* WORK TASK *
Beginning at the top of the data below, write out every line exactly until you reach the line with "Start a project", and include that line.

[Dataset entries]
*** Begin section ***

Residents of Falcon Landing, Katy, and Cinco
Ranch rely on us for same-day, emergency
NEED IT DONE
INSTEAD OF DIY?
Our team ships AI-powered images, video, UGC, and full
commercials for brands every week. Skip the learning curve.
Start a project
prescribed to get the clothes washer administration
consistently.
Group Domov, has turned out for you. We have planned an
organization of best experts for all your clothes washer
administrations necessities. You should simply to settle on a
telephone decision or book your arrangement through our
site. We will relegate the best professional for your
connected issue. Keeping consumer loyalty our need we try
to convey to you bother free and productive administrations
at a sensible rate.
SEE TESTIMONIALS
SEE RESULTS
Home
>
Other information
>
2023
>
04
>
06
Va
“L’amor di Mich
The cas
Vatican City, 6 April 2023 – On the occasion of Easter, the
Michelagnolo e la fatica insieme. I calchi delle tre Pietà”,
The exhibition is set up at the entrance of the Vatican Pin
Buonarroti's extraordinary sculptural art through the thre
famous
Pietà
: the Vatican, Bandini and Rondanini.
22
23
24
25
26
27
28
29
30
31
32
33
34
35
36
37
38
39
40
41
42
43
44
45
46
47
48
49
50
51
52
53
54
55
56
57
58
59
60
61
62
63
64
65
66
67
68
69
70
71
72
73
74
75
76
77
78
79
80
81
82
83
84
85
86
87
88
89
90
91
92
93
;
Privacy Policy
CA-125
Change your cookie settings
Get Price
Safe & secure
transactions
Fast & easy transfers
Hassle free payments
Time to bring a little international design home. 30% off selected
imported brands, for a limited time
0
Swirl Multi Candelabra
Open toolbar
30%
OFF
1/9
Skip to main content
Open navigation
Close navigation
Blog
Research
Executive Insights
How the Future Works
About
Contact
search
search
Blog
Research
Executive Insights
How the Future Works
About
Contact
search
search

*** End section ***

* TASK RESULT *
Residents of Falcon Landing, Katy, and Cinco
Ranch rely on us for same-day, emergency
NEED IT DONE
INSTEAD OF DIY?
Our team ships AI-powered images, video, UGC, and full
commercials for brands every week. Skip the learning curve.
Start a project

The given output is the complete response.